Al teatro sólo le interesa el teatro, es una de las premisas daulteanas que en los últimos espectáculos se ensancha sin contradicciones. Uno podrá gozar más o menos de determinadas piezas de Daulte pero uno jamás podrá decir que en ellas el teatro ha estado ausente. Y no solo porque el autor y director apele a géneros alejados del realismo, sino porque en la mayoría de sus piezas, el teatro recupera su origen de ceremonia y juego; cualidades olvidadas por un teatro que quiso representar ideas más que crearlas.

He ahí el secreto: Daulte “ha inventado” ciertas ideas que a esta altura; ya son marca de autor; ideas que lo han consagrado como uno de los directores más personales del campo teatral.

Ciertamente, “hay un lenguaje daulteano” y por lo general, es una fiesta leerlo.

Ese lenguaje suele nombrar siempre alguna experiencia lindante con lo fantástico y suele abordar también, ciertas preguntas (complejas, gordas) sobre los vínculos (familiares, de pareja, amistosos)

En Caperucita, un hombre enamorado al punto de la obsesión, acude a sus poderes hipnóticos para conquistar a Silvia (Valeria Bertucelli), una chica criada por un matriarcado que al parecer, ha tenido poca suerte con los hombres (su abuela agoniza en soledad en un hospital y su madre no logra retener a ningún hombre, ni siquiera a los que le paga para tener sexo).

Allí, el lenguaje recurrente. En ese personaje compuesto fantásticamente (ya que hablamos de Daulte) por Héctor Díaz (a propósito y dicho sea de paso, en ¿Estás ahí? también estaba enamorado y creía ver fantasmas) y en esa idea que torna al amor difícil, incluso al mejor intencionado (en Nunca estuviste tan adorable, unas de sus piezas más celebradas, Daulte ponía en escenas ciertas debilidades del amor y se proponía no solo perdonarlas sino incluso, adorarlas). En tal sentido, no solo el amor del pretendiente se vuelve complicado; también lo es el de esa madre (Alejandra Flechner) mandando a su hija a ver a la abuela agonizante sabiendo que el lobo está cerca y que el peligro acecha. Idea que ha desvelado al director a punto tal de ser la punta del ovillo de esta nueva puesta.

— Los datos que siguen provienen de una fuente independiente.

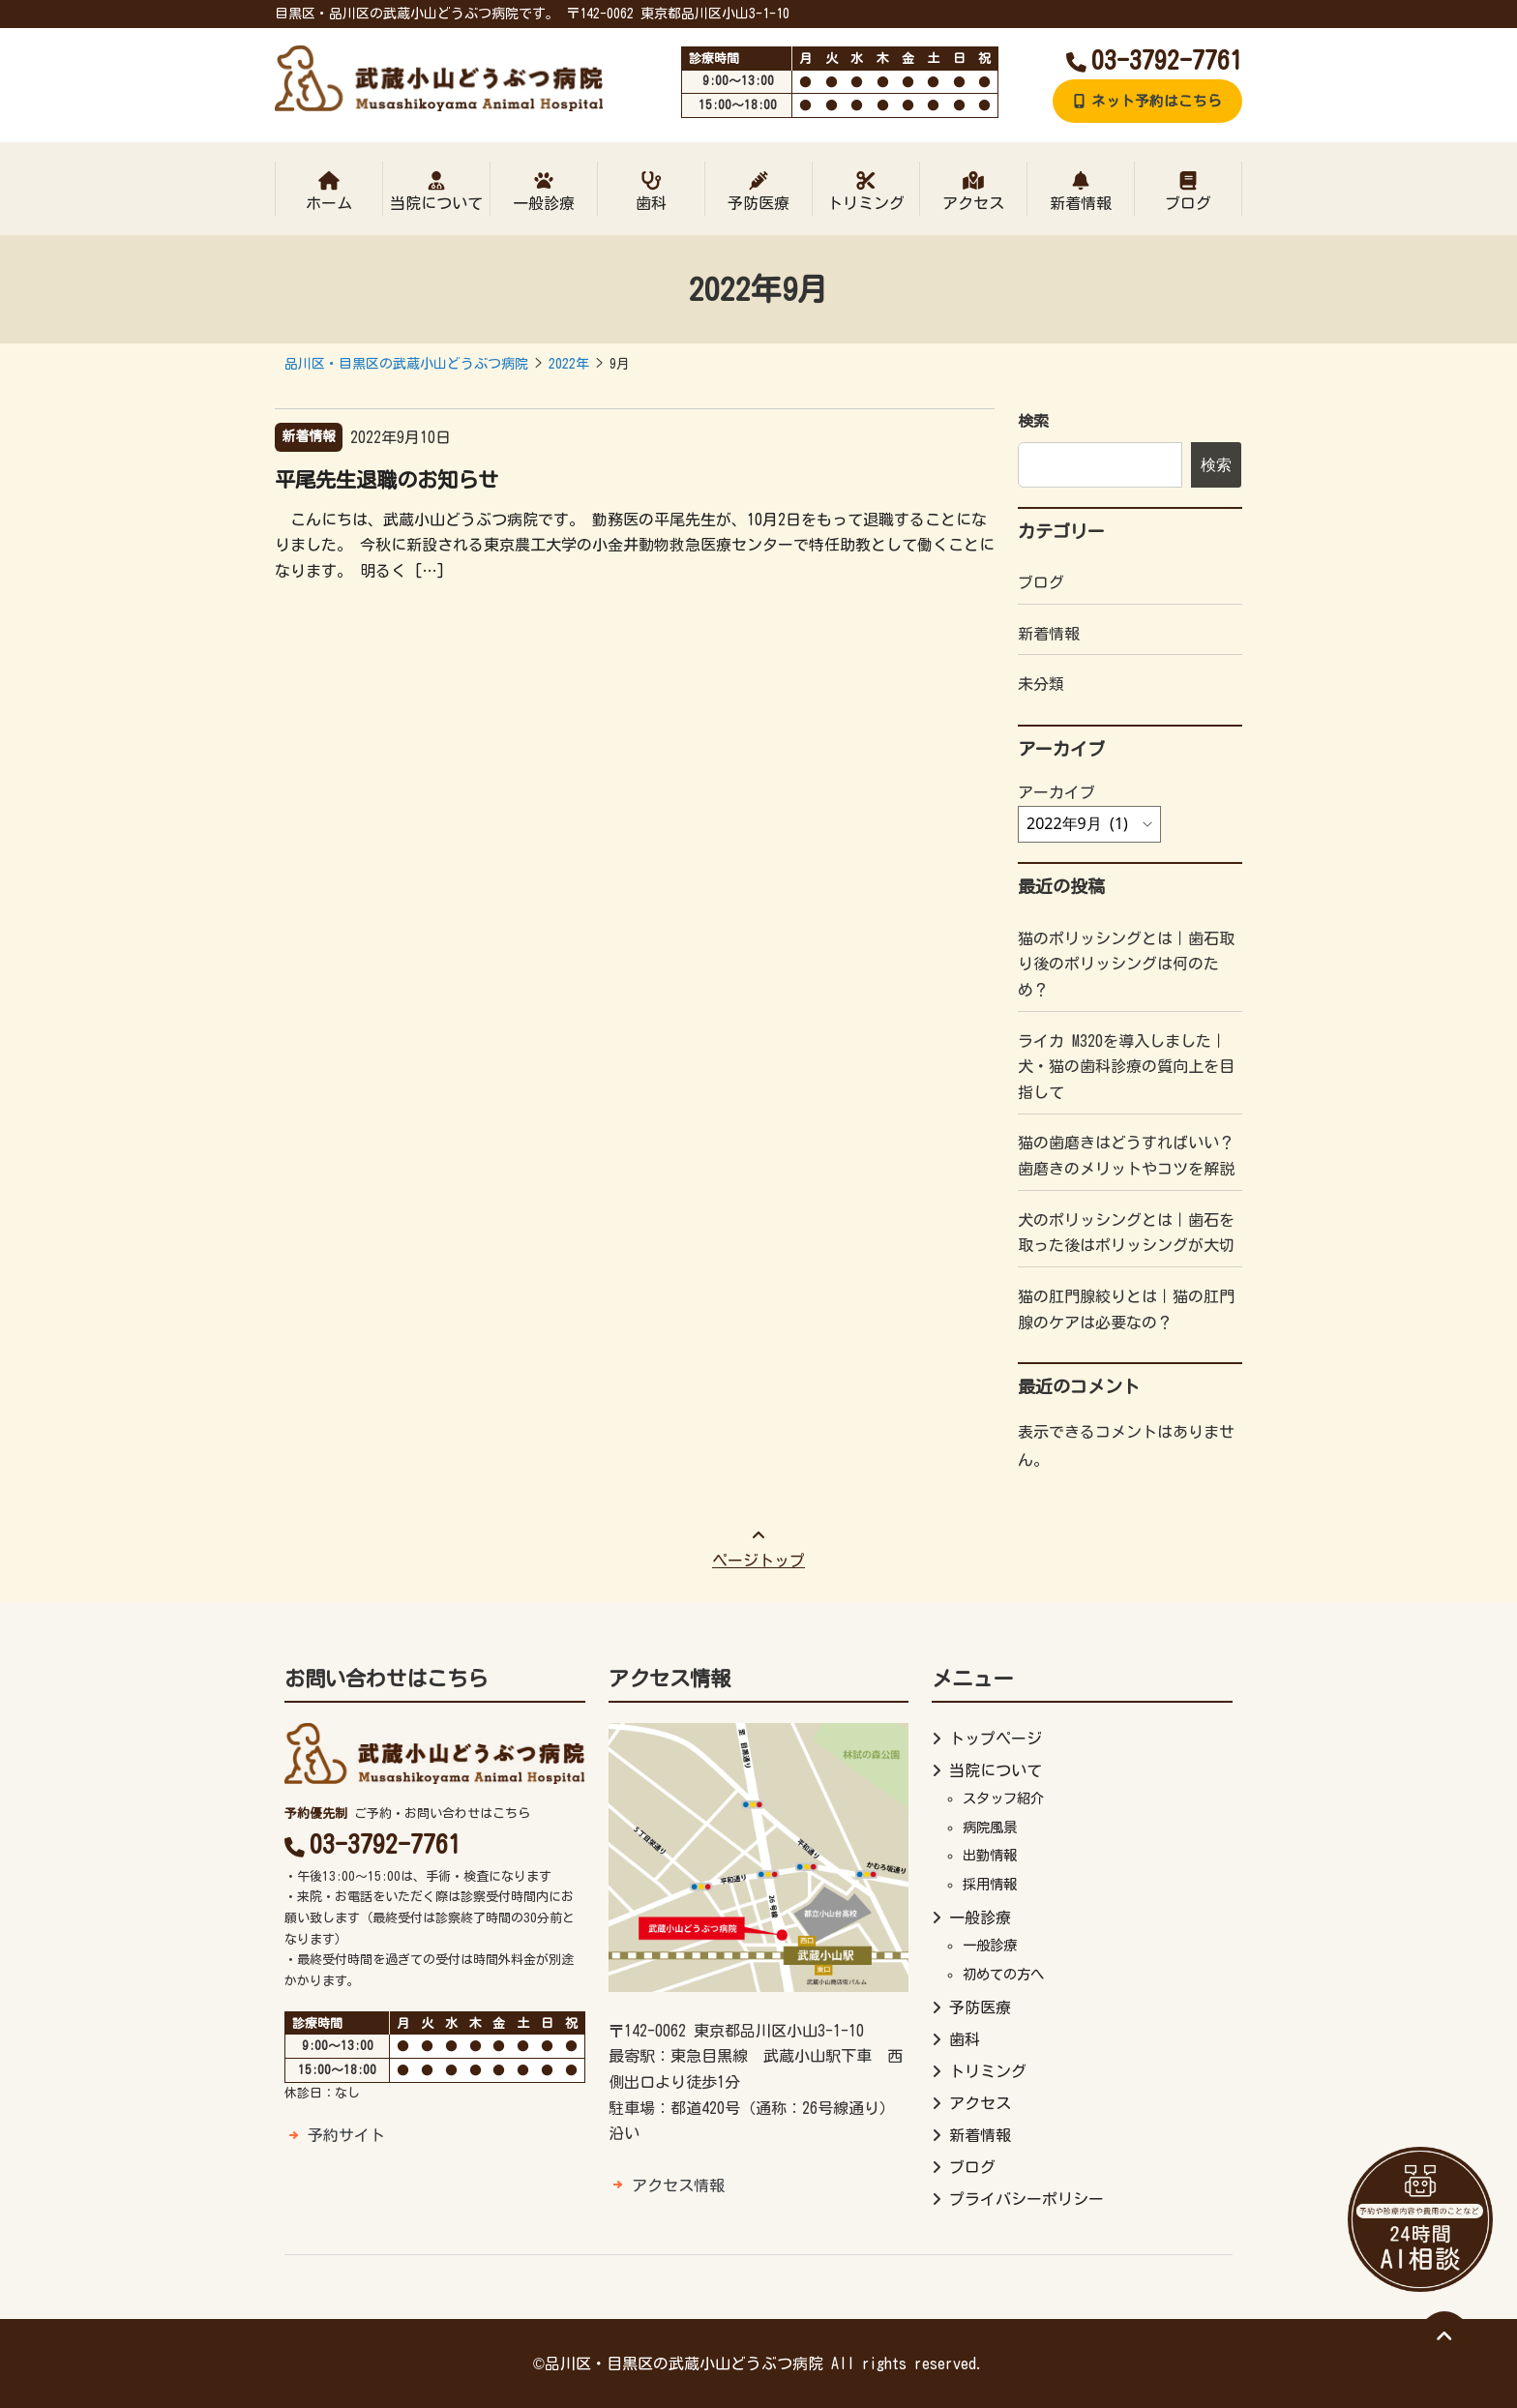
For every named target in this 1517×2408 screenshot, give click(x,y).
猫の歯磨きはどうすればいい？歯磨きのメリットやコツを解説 (1126, 1155)
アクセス (973, 190)
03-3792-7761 (1154, 60)
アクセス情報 (678, 2185)
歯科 (651, 190)
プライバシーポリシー (1026, 2199)
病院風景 (990, 1827)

¿Cómo podrá ser que una madre someta a un hijo al peligro? ¿Qué tiene que ver con el amor el desamor?

De preguntas tan áridas como las anteriores y de comprensión frente a posibles respuestas poco amables, el teatro de Daulte está lleno.

Con muy buenos trabajos actorales (esa abuela interpretada por Llinás con matices muy bien logrados, la desmesura exacta de la Flechner creando a una madre tan patética como ininputable, la contundencia de Bertuccelli tan particular y la cordura tan absurda de Héctor Díaz) y una escenografía que alimenta la teatralidad de la puesta, la dramaturgia y la dirección de Daulte se potencian creando un mundo lúdico, lúcido y sobre todas las cosas, amoroso.